Dos Santos Claudia Nunes Duarte et al., Virology, vol. 274(2), 2000, págs. 292-308 describen una investigación de si los determinantes genéticos responsables de la adquisición por el virus DEN-1 de la neurovirulencia del ratón interfieren con la inducción de la apoptosis en respuesta a la infección por el virus DEN-1. Los datos sugieren que las sustituciones de aminoácidos identificadas en la proteína E de la envoltura y en la ARN helicasa NS3 vírica, pueden influir en la patogenia del virus DEN-1 al alterar el crecimiento vírico.
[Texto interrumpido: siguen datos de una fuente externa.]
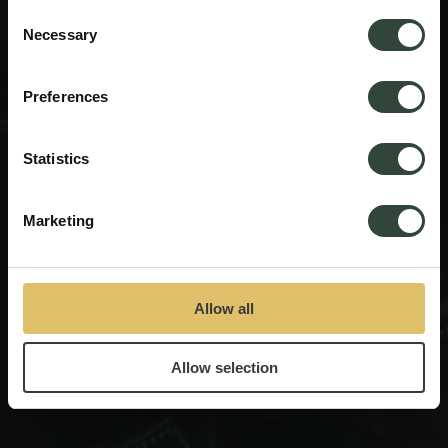
process your information.
Consent
Looking for some innspiration for your next getaway?
Necessary
Selection
Answer 4 simple
questions and let us find the ideal
base for your next adventure.
Preferences
START QUESTIONNAIRE
Statistics
Marketing
Allow all
Allow selection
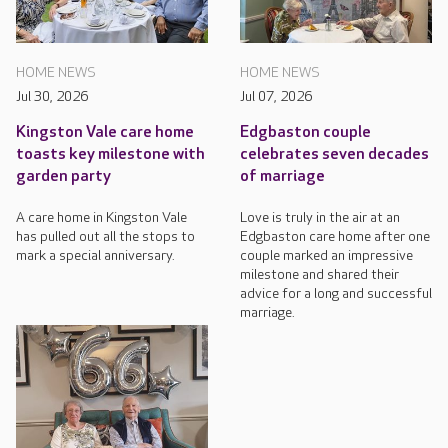
HOME NEWS
HOME NEWS
Jul 30, 2026
Jul 07, 2026
Kingston Vale care home
Edgbaston couple
toasts key milestone with
celebrates seven decades
garden party
of marriage
A care home in Kingston Vale
Love is truly in the air at an
has pulled out all the stops to
Edgbaston care home after one
mark a special anniversary.
couple marked an impressive
milestone and shared their
advice for a long and successful
marriage.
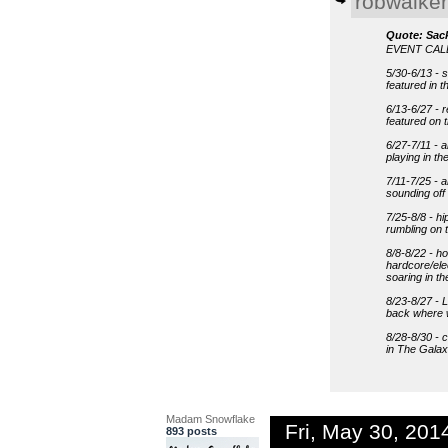
robwalker
Quote: Sac
EVENT CA
5/30-6/13 - 
featured in 
6/13-6/27 - 
featured on
6/27-7/11 - a
playing in t
7/11-7/25 - 
sounding of
7/25-8/8 - hi
rumbling on 
8/8-8/22 - h
hardcore/ele
soaring in t
8/23-8/27 - 
back where w
8/28-8/30 - c
in The Galax
Madam Snowflake
Fri, May 30, 20
893 posts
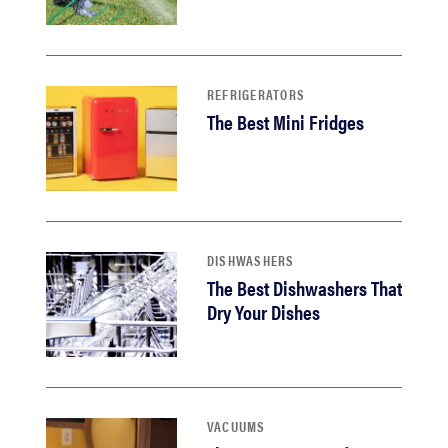
REFRIGERATORS
The Best Mini Fridges
DISHWASHERS
The Best Dishwashers That
Dry Your Dishes
VACUUMS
Lee et al., Virology, vol. 232, 1997, págs. 281-290 describen un análisis de los acontecimientos moleculares implicados en la adaptación del virus del dengue durante la realización de pase seriado in vivo y en células cultivadas. La realización de pases seleccionó cambios de aminoácidos en la proteína de la envoltura E y ocasionalmente en la de la prM, pero no en la proteína de la cápside. Bray et al, Journal of Virology, vol. 72(2), 1998, págs. 1647-1651 describen una investigación sobre los determinantes genéticos responsables de la adquisición de la neurovirulencia del virus del dengue tipo 2 en ratones.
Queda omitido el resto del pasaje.